I have an AVX optimized app which I do not need to make compatible with non AVX CPUs. However, I would like to display a clean error dialog on these older CPUs, rather than having the app crashing, as that causes customer confusion.
In my main()
I create the QApplication
instance (I'm using the Qt framework), then test for AVX using gcc __builtin_cpu_supports ("avx")
. If it fails, I display an error dialog. This proved to work on non-AVX CPUs on a simple test app.
However, our (large) application crashes before displaying the dialog box on non AVX CPUs.
I have suspected:
Problem is, I have no non-AVX system at work for debugging and I would prefer avoiding purchasing one if possible.

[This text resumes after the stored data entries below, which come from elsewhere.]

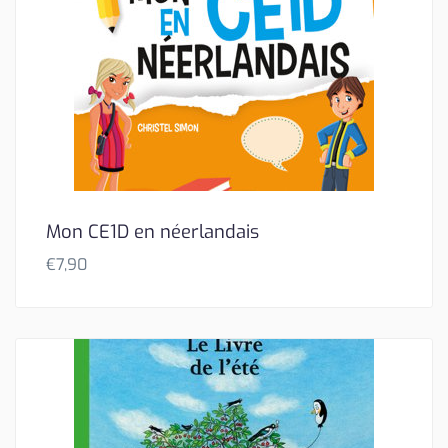
Mon CE1D en néerlandais
€
7,90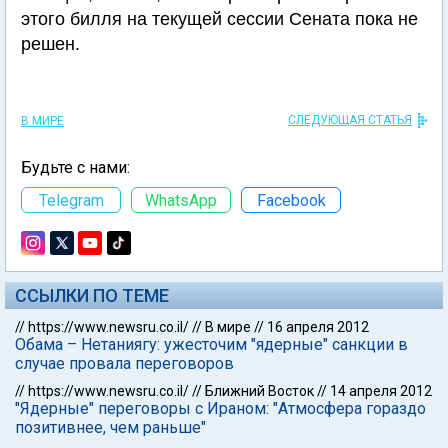
этого билля на текущей сессии Сената пока не
решен.
СЛЕДУЮЩАЯ СТАТЬЯ
В МИРЕ
Будьте с нами:
Telegram
WhatsApp
Facebook
ССЫЛКИ ПО ТЕМЕ
//
https://www.newsru.co.il/
//
В мире
//
16 апреля 2012
Обама – Нетаниягу: ужесточим "ядерные" санкции в
случае провала переговоров
//
https://www.newsru.co.il/
//
Ближний Восток
//
14 апреля 2012
"Ядерные" переговоры с Ираном: "Атмосфера гораздо
позитивнее, чем раньше"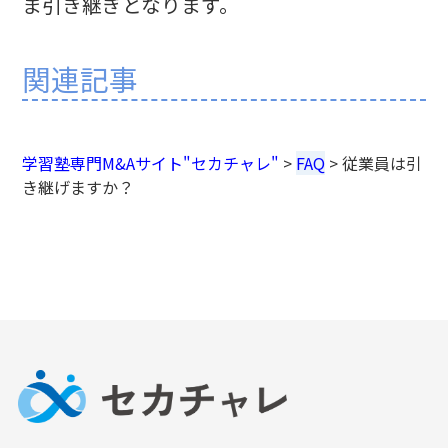
ま引き継ぎとなります。
関連記事
学習塾専門M&Aサイト"セカチャレ"
>
FAQ
>
従業員は引
き継げますか？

You could create a (non-optimised) wrapper program that performs the feature test, then either exits with a friendly message or execs your application.
The QApplication
constructor is allowed to modify the passed arguments, so you'll need to take a copy (or not use any Qt in the path that goes through to exec()
).
Something like (from my head):
int main(int argc, char **argv)
{
if (__builtin_cpu_supports ("avx")) {
execv("/the/real/program", argv);
perror("exec");
exit 1;
} else {
QApplication app(argc, argv);
QDialog d;
d.show();
return 1;
}
}
VMWare can fake the CPUID of the guest OS, and you could just turn off all AVX bits.
However, this is just lying to the application : it won't cause the app to break into the debugger if it still executes that AVX instruction.